Текст на голландском языке звучит так
Е R Wat buten maat bestaat
int onmaats qaat verghaat.
Сокращение E R в начале стихотворения может быть прочитано как Eques Rosa Crucis, что приводит нас на старый путь, то есть к предположению, что Торрентиус все же был розенкрейцером. По существу, однако, это никакое не доказательство. С таким же успехом художник мог написать эту картину по заказу одного их членов братства, выполняя его инструкции. Вероятно, в средневековье огромное количество алтарных композиций возникало в результате точных указаний теологов, которые диктовали создателям картин расположение сцен, символы, даже цвета. Сохранившиеся договоры с художниками убедительно об этом свидетельствуют.

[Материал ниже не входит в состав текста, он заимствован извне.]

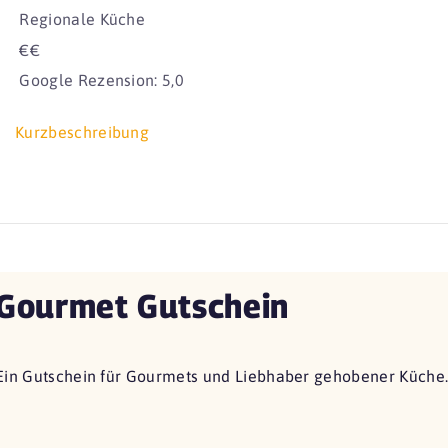
Regionale Küche
€€
Google Rezension: 5,0
Kurzbeschreibung
Gourmet Gutschein
Ein Gutschein für Gourmets und Liebhaber gehobener Küche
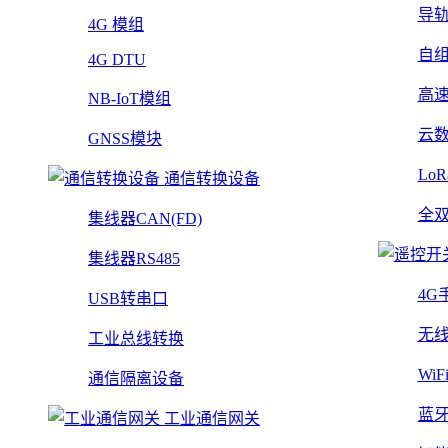
导
4G 模组
自
4G DTU
高
NB-IoT模组
云
GNSS模块
Lo
通信转换设备
全
集线器CAN(FD)
集线器RS485
4G
USB转串口
无
工业总线转换
Wi
通信隔离设备
蓝
工业通信网关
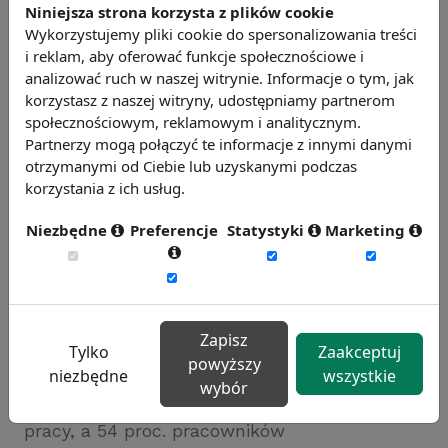
Niniejsza strona korzysta z plików cookie
przywiązania.
Wykorzystujemy pliki cookie do spersonalizowania treści
Dynamiczny wzrost tego segmentu wydaje się
i reklam, aby oferować funkcje społecznościowe i
analizować ruch w naszej witrynie. Informacje o tym, jak
jednak pokazywać, że zalety przeważają nad
korzystasz z naszej witryny, udostępniamy partnerom
wadami. 79% gigersów jest bardziej
społecznościowym, reklamowym i analitycznym.
zadowolona ze swojej pracy i jakości życia niż
Partnerzy mogą połączyć te informacje z innymi danymi
tradycyjni pracownicy pełnoetatowi.
otrzymanymi od Ciebie lub uzyskanymi podczas
korzystania z ich usług.
Liczby wskazują, że Gig ekonomia to nie
Niezbędne
Preferencje
Statystyki
Marketing
przejściowa moda ale stały trend, rozwijający
się wraz z wchodzeniem na rynek młodszych
pokoleń z generacji Z (urodzonych po 1995
roku).
Zapisz
Potwierdza to badanie EY 2021 Work
Tylko
Zaakceptuj
powyższy
niezbędne
wszystkie
Reimagined, w którym czytamy, że 9 na 10
wybór
osób chce elastyczności miejsca i czasu
pracy, a 54 proc. pracowników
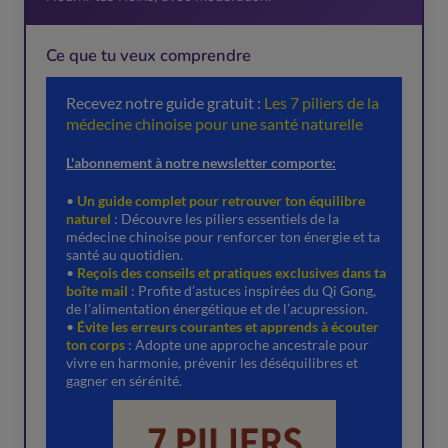
Ce que tu veux comprendre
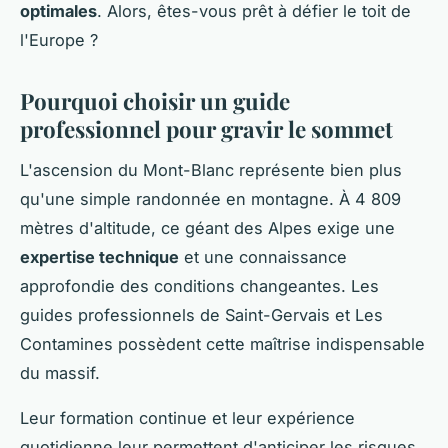
optimales
. Alors, êtes-vous prêt à défier le toit de
l'Europe ?
Pourquoi choisir un guide
professionnel pour gravir le sommet
L'ascension du Mont-Blanc représente bien plus
qu'une simple randonnée en montagne. À 4 809
mètres d'altitude, ce géant des Alpes exige une
expertise technique
et une connaissance
approfondie des conditions changeantes. Les
guides professionnels de Saint-Gervais et Les
Contamines possèdent cette maîtrise indispensable
du massif.
Leur formation continue et leur expérience
quotidienne leur permettent d'anticiper les risques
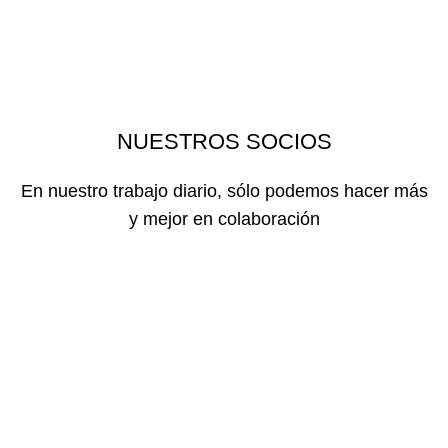
LOS QUE CONFÍAN EN NOSOTROS
NUESTROS SOCIOS
En nuestro trabajo diario, sólo podemos hacer más
y mejor en colaboración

Гномические стихи{88}, в особенности такие, о которых можно предположить, что они являются эзотерическими текстами, следует скорее объяснять, нежели переводить слово за словом. Иначе говоря, следует осторожно, на цыпочках приближаться к ним по ступеням значений, поскольку дословность может только исказить смысл и спугнуть тайну.

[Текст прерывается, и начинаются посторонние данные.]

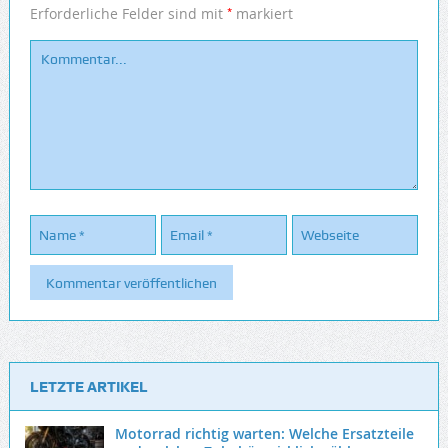
*
Erforderliche Felder sind mit
markiert
LETZTE ARTIKEL
Motorrad richtig warten: Welche Ersatzteile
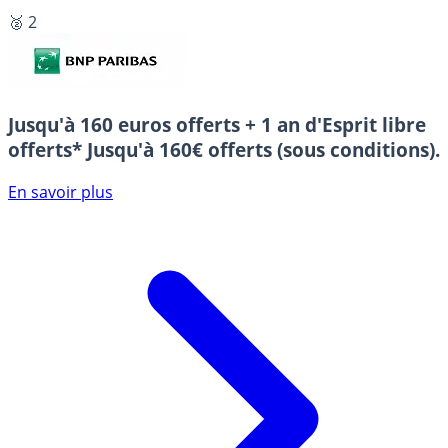
🥈 2
Jusqu'à 160 euros offerts + 1 an d'Esprit libre
offerts*
Jusqu'à 160€ offerts (sous conditions).
En savoir plus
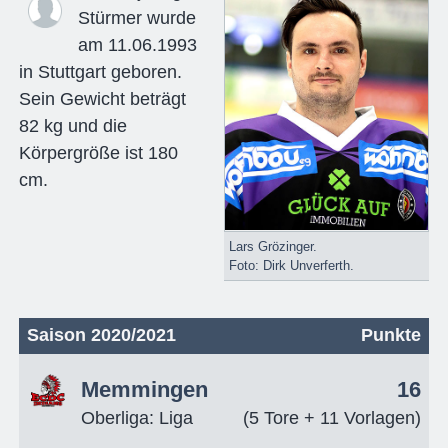
Stürmer wurde
am 11.06.1993
in Stuttgart geboren.
Sein Gewicht beträgt
82 kg und die
Körpergröße ist 180
cm.
Lars Grözinger.
Foto: Dirk Unverferth.
Saison 2020/2021
Punkte
Memmingen
16
Oberliga: Liga
(5 Tore + 11 Vorlagen)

Вот как я понимаю текст, вписанный в картину Торрентиуса:
То, что находится вне меры (порядка),
В безмерности (беспорядке) отыщет злой конец.

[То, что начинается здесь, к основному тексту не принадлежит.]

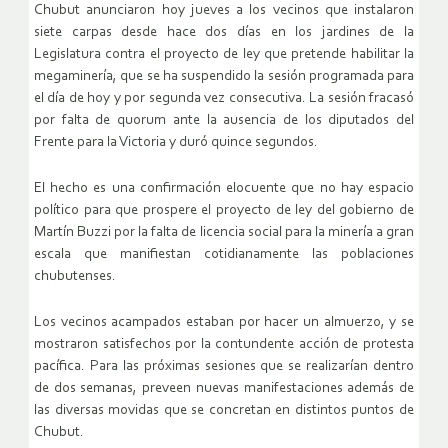
Chubut anunciaron hoy jueves a los vecinos que instalaron
siete carpas desde hace dos días en los jardines de la
Legislatura contra el proyecto de ley que pretende habilitar la
megaminería, que se ha suspendido la sesión programada para
el día de hoy y por segunda vez consecutiva. La sesión fracasó
por falta de quorum ante la ausencia de los diputados del
Frente para la Victoria y duró quince segundos.
El hecho es una confirmación elocuente que no hay espacio
político para que prospere el proyecto de ley del gobierno de
Martín Buzzi por la falta de licencia social para la minería a gran
escala que manifiestan cotidianamente las poblaciones
chubutenses.
Los vecinos acampados estaban por hacer un almuerzo, y se
mostraron satisfechos por la contundente acción de protesta
pacífica. Para las próximas sesiones que se realizarían dentro
de dos semanas, preveen nuevas manifestaciones además de
las diversas movidas que se concretan en distintos puntos de
Chubut.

Я отдаю себе отчет, что это лишь один из возможных вариантов перевода и что он звучит довольно банально в сравнении с оригиналом, который предлагает большую полноту мысли. Однако кажущаяся очевидность этого перевода не должна нас смущать. Всякий, кто соприкоснулся с мыслью пифагорейцев{89} или адептов неоплатонизма{90}, хорошо знает, какую большую роль играла в этих философских направлениях символика чисел, меры, поисков математической формулы, объединяющей человека и космос.
Мыслительная конструкция стиха основывается на антиномии гармонии и хаоса, то есть разумной формы и бесформенной материи, которая в космологиях множества религий была темным веществом, ожидающим, когда наступит божественный акт творения. В этических категориях натюрморт Торрентиуса, если мои предположения верны, вовсе не является аллегорией Vanitas, а аллегорией одной из основных добродетелей, называемой умеренностью, или Temperantia, Sophrosyne. Именно такую интерпретацию навязывают изображенные предметы: удила, ограничители страстей; сосуды, которые придают форму бесформенным жидкостям, а также бокал, наполненный лишь до половины, как бы напоминающий о похвальном обычае древних греков смешивать вино с водой.
Так что у меня были основания признать свое толкование картины Торрентиуса весьма правдоподобным. Разве не было оно ясным и логически последовательным? У него только один недостаток — именно его подозрительная простота.
Мне тогда не давало покоя стихотворение, вписанное в картину, которое обладало сжатостью надписи на камне, и завершенностью сакральной формулировки. Чтобы добраться до его философских истоков, я стал перелистывать трактаты эзотерических авторов, живших в одно время с художником, то есть прежде всего Иоганна Валентина Андреэ — «Fama fraternitatis»[35] и «Confessio»[36], составляющие основу для изучения доктрины братства; затем произведения английского врача Роберта Фладда{91}, весьма заслуженного в распространении идей розенкрейцеров; странные и трудные для понимания книги алхимика Студиона, который занимался поисками идеальной меры для Мистической Святыни, ну и конечно, произведения Якоба Бёме{92} и Теофраста Бомбастуса из Гогенгейма{93}.